When does race matter?

The symbolism of the most powerful TV personality in America — an African American — interviewing the First Family — African Americans — was not lost on The Nation’s Melissa Harris-Lacewell, who suggests it’s time for a black Santa:

Black Santa will not cure the fundamental inequalities that shape the lives of black children and poor children of all races. He does not bring justice in his sleigh. Still, racism’s assault on black life is not just substantive and economic; it is also symbolic and psychological. Navigating the symbols of whiteness during Christmas always make the holidays a little harder for many of us.

As I watched Oprah Winfrey chat with the Obamas in the beautifully decorated White House, I felt like this holiday season was a little brighter in a darker hue.

In Tallahassee over the weekend, Soul Santa gave kids in the community someone they can relate to, according to organizers.

“We wanted to make sure the kids in this community could identify with a Santa,” said LeVerne Payne, one of the founders and original organizer of the event. “Some of these kids don’t get the chance to go the mall and see Santa.”

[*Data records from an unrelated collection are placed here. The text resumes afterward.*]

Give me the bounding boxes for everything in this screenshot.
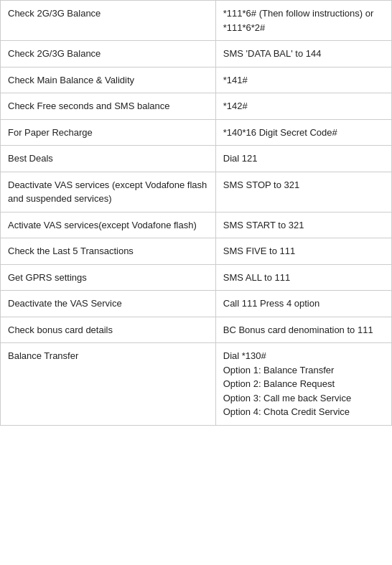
- service-cell: Best Deals: [1, 146, 216, 172]
- code-cell: Dial *130#Option 1: Balance TransferOpti…: [215, 343, 391, 426]
- table-row: Check 2G/3G Balance*111*6# (Then follow …: [1, 1, 392, 41]
- code-cell: Dial 121: [215, 146, 391, 172]
- service-cell: For Paper Recharge: [1, 119, 216, 146]
- service-cell: Get GPRS settings: [1, 264, 216, 291]
- table-row: For Paper Recharge*140*16 Digit Secret C…: [1, 119, 392, 146]
- service-cell: Check 2G/3G Balance: [1, 1, 216, 41]
- table-row: Check the Last 5 TransactionsSMS FIVE to…: [1, 238, 392, 265]
- code-cell: Call 111 Press 4 option: [215, 291, 391, 317]
- code-cell: BC Bonus card denomination to 111: [215, 317, 391, 343]
- code-cell: SMS ALL to 111: [215, 264, 391, 291]
- ussd-table: Check 2G/3G Balance*111*6# (Then follow …: [0, 0, 392, 426]
- table-row: Deactivate VAS services (except Vodafone…: [1, 172, 392, 212]
- code-cell: SMS STOP to 321: [215, 172, 391, 212]
- service-cell: Check the Last 5 Transactions: [1, 238, 216, 265]
- service-cell: Check Free seconds and SMS balance: [1, 93, 216, 120]
- code-cell: SMS START to 321: [215, 212, 391, 238]
- code-cell: SMS FIVE to 111: [215, 238, 391, 265]
- table-row: Check 2G/3G BalanceSMS 'DATA BAL' to 144: [1, 41, 392, 67]
- code-cell: SMS 'DATA BAL' to 144: [215, 41, 391, 67]
- table-row: Check Free seconds and SMS balance*142#: [1, 93, 392, 120]
- table-row: Best DealsDial 121: [1, 146, 392, 172]
- service-cell: Activate VAS services(except Vodafone fl…: [1, 212, 216, 238]
- table-row: Check bonus card detailsBC Bonus card de…: [1, 317, 392, 343]
- table-row: Balance TransferDial *130#Option 1: Bala…: [1, 343, 392, 426]
- service-cell: Check 2G/3G Balance: [1, 41, 216, 67]
- table-row: Check Main Balance & Validity*141#: [1, 67, 392, 93]
- table-row: Deactivate the VAS ServiceCall 111 Press…: [1, 291, 392, 317]
- code-cell: *141#: [215, 67, 391, 93]
- code-cell: *111*6# (Then follow instructions) or *1…: [215, 1, 391, 41]
- code-cell: *142#: [215, 93, 391, 120]
- table-row: Get GPRS settingsSMS ALL to 111: [1, 264, 392, 291]
- service-cell: Check Main Balance & Validity: [1, 67, 216, 93]
- service-cell: Deactivate the VAS Service: [1, 291, 216, 317]
- table-row: Activate VAS services(except Vodafone fl…: [1, 212, 392, 238]
- code-cell: *140*16 Digit Secret Code#: [215, 119, 391, 146]
- service-cell: Check bonus card details: [1, 317, 216, 343]
- service-cell: Deactivate VAS services (except Vodafone…: [1, 172, 216, 212]
- service-cell: Balance Transfer: [1, 343, 216, 426]
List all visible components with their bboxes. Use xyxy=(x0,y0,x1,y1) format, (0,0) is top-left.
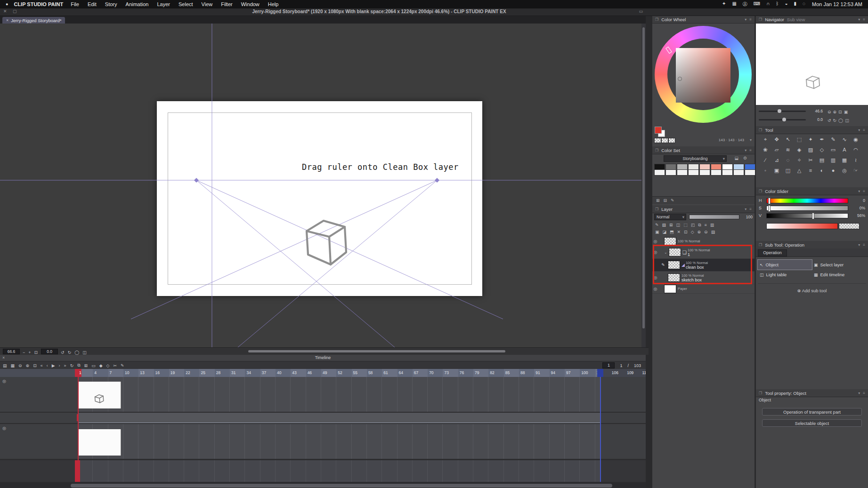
tool-lasso-icon[interactable]: ◌ xyxy=(782,155,794,165)
layer-toolbar-icon[interactable]: ✎ xyxy=(655,223,659,227)
menu-help[interactable]: Help xyxy=(268,1,279,7)
playhead-line[interactable] xyxy=(78,369,79,482)
transparent-color-chip[interactable] xyxy=(661,138,668,143)
tool-droplet-icon[interactable]: ◦ xyxy=(760,165,771,176)
layer-row[interactable]: ◎Paper xyxy=(652,284,754,294)
keyboard-icon[interactable]: ⌨ xyxy=(754,1,760,8)
menu-animation[interactable]: Animation xyxy=(126,1,149,7)
tab-close-icon[interactable]: × xyxy=(6,18,8,23)
transparent-color-chip[interactable] xyxy=(668,138,675,143)
layer-toolbar-icon[interactable]: ◪ xyxy=(663,230,667,234)
tool-airbrush-icon[interactable]: ◉ xyxy=(850,134,861,144)
panel-collapse-icon[interactable]: ▾ xyxy=(745,17,746,22)
add-color-icon[interactable]: ⊞ xyxy=(656,198,660,203)
menu-layer[interactable]: Layer xyxy=(157,1,170,7)
tool-brush-icon[interactable]: ∿ xyxy=(839,134,850,144)
wrench-icon[interactable]: ⚙ xyxy=(743,156,747,160)
document-tab[interactable]: × Jerry-Rigged Storyboard* xyxy=(2,17,65,24)
menu-window[interactable]: Window xyxy=(241,1,260,7)
tool-perspective-icon[interactable]: △ xyxy=(794,165,805,176)
eye-icon[interactable]: ◎ xyxy=(652,250,658,255)
tool-balloon-icon[interactable]: ◠ xyxy=(850,144,861,155)
layer-row[interactable]: ◎100 % Normal xyxy=(652,237,754,246)
lock-icon[interactable]: ⬓ xyxy=(734,156,738,160)
track-eye-icon[interactable]: ◎ xyxy=(2,426,6,431)
tool-gradient-icon[interactable]: ▨ xyxy=(805,144,816,155)
layer-toolbar-icon[interactable]: ⬚ xyxy=(683,223,688,227)
color-swatch[interactable] xyxy=(745,169,755,176)
specify-cel-icon[interactable]: ▭ xyxy=(91,363,96,368)
color-wheel-title[interactable]: Color Wheel xyxy=(661,17,686,22)
onion-skin-icon[interactable]: ⧉ xyxy=(77,363,80,368)
timeline-track-sketch-box[interactable]: ◎ xyxy=(0,424,646,459)
go-to-end-icon[interactable]: » xyxy=(64,363,66,368)
navigator-zoom-slider[interactable] xyxy=(759,111,806,112)
timeline-close-icon[interactable]: × xyxy=(2,355,5,361)
layer-toolbar-icon[interactable]: ◰ xyxy=(691,223,695,227)
tool-pattern-icon[interactable]: ▦ xyxy=(839,155,850,165)
tool-stamp-icon[interactable]: ▣ xyxy=(771,165,782,176)
window-minimize-icon[interactable]: ▭ xyxy=(639,9,643,14)
zoom-in-icon[interactable]: + xyxy=(28,350,31,355)
zoom-in-icon[interactable]: ⊕ xyxy=(833,110,837,114)
enable-keyframes-icon[interactable]: ✎ xyxy=(121,363,124,368)
fit-canvas-icon[interactable]: ⊡ xyxy=(34,350,38,355)
rotate-right-icon[interactable]: ↻ xyxy=(833,118,837,123)
color-options-icon[interactable]: ▾ xyxy=(750,138,752,142)
tab-sub-view[interactable]: Sub view xyxy=(787,17,805,22)
tool-ruler-icon[interactable]: ⊿ xyxy=(771,155,782,165)
sub-tool-group-operation[interactable]: Operation xyxy=(758,249,787,256)
tool-blend-icon[interactable]: ≋ xyxy=(782,144,794,155)
cut-icon[interactable]: ✂ xyxy=(114,363,117,368)
timeline-clip-thumbnail[interactable] xyxy=(78,429,121,456)
navigator-zoom-value[interactable]: 46.6 xyxy=(809,109,823,113)
color-slider-title[interactable]: Color Slider xyxy=(765,189,788,194)
color-swatch[interactable] xyxy=(722,169,733,176)
timeline-track-clean-box[interactable]: ◎ xyxy=(0,377,646,412)
menu-filter[interactable]: Filter xyxy=(221,1,232,7)
tool-mesh-icon[interactable]: ▤ xyxy=(816,155,827,165)
panel-collapse-icon[interactable]: ▾ xyxy=(858,243,860,247)
panel-menu-icon[interactable]: ≡ xyxy=(863,243,865,247)
flip-view-icon[interactable]: ◫ xyxy=(82,350,87,355)
layer-thumbnail[interactable] xyxy=(664,285,676,293)
tool-symmetry-icon[interactable]: ◫ xyxy=(782,165,794,176)
layer-row[interactable]: ◎100 % Normalsketch box xyxy=(652,272,754,284)
layer-toolbar-icon[interactable]: ✕ xyxy=(677,230,681,234)
keyframe-icon[interactable]: ◆ xyxy=(99,363,103,368)
navigator-preview[interactable] xyxy=(756,24,868,105)
layer-thumbnail[interactable] xyxy=(668,273,680,282)
layer-toolbar-icon[interactable]: ⬒ xyxy=(670,230,674,234)
layer-thumbnail[interactable] xyxy=(664,237,676,246)
transparent-color-chip[interactable] xyxy=(654,138,661,143)
layer-toolbar-icon[interactable]: ▤ xyxy=(711,230,715,234)
opacity-value[interactable]: 100 xyxy=(742,215,753,219)
canvas-page[interactable]: Drag ruler onto Clean Box layer xyxy=(157,101,482,296)
actual-size-icon[interactable]: ▣ xyxy=(844,110,848,114)
navigator-rotation-value[interactable]: 0.0 xyxy=(809,117,823,122)
panel-collapse-icon[interactable]: ▾ xyxy=(858,17,860,22)
tool-fill-2-icon[interactable]: ◐ xyxy=(816,165,827,176)
zoom-out-icon[interactable]: ⊖ xyxy=(18,363,22,368)
navigator-rotation-slider[interactable] xyxy=(759,119,806,120)
track-eye-icon[interactable]: ◎ xyxy=(2,379,6,384)
panel-collapse-icon[interactable]: ▾ xyxy=(858,128,860,132)
panel-menu-icon[interactable]: ≡ xyxy=(863,128,865,132)
layer-toolbar-icon[interactable]: ⊕ xyxy=(698,230,701,234)
tool-wand-icon[interactable]: ✧ xyxy=(794,155,805,165)
sub-tool-title[interactable]: Sub Tool: Operation xyxy=(765,242,804,248)
timeline-current-frame[interactable]: 1 xyxy=(602,362,615,368)
timeline-track-camera[interactable] xyxy=(0,413,646,423)
tool-figure-icon[interactable]: ◇ xyxy=(816,144,827,155)
edit-pen-icon[interactable]: ✎ xyxy=(658,263,668,267)
tool-cut-icon[interactable]: ✂ xyxy=(805,155,816,165)
display-icon[interactable]: ▦ xyxy=(732,1,736,8)
timeline-settings-icon[interactable]: ▦ xyxy=(11,363,15,368)
tool-property-button[interactable]: Selectable object xyxy=(762,419,862,427)
slider-bar[interactable] xyxy=(766,213,848,218)
layer-toolbar-icon[interactable]: ⧉ xyxy=(698,223,701,228)
canvas-zoom-value[interactable]: 66.6 xyxy=(3,349,20,354)
tool-panel-title[interactable]: Tool xyxy=(765,128,773,133)
track-active-area[interactable] xyxy=(78,377,600,412)
panel-menu-icon[interactable]: ≡ xyxy=(863,17,865,22)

When does racial symbolism matter?

While reading Harris-Lacewell’s essay, I was watching White House spokesman Robert Gibbs’ daily briefing and was struck by the hue of the White House press corps.


  • Ed

    Ashen is the hue. Seriously though, the 30 or so people that are the White House Press Corp are what I assume to be the best of journalism meritocracy from the 60’s and 70’s. It is somewhat diverse, there are women, blacks, and other minorities. Its not all white males. That said it still probably does not represent America as it is today. Just as college faculties, city halls, corporate boards could use some refreshing, but there is an issue of assendancy.

  • Noelle

    This same issue can also apply to religious imagery, particularly how Jesus Christ is typically portrayed – as a Caucasian, often with blue eyes. Historically, Jesus would have much more likely looked like he was of Middle Eastern descent. I wonder how some Christian groups would react to an image of that Jesus?

  • tina

    But Santa is supposed to be from the North Pole. Are there a lot of African Americans in the North Pole? One site I looked on said no, only 2.7%.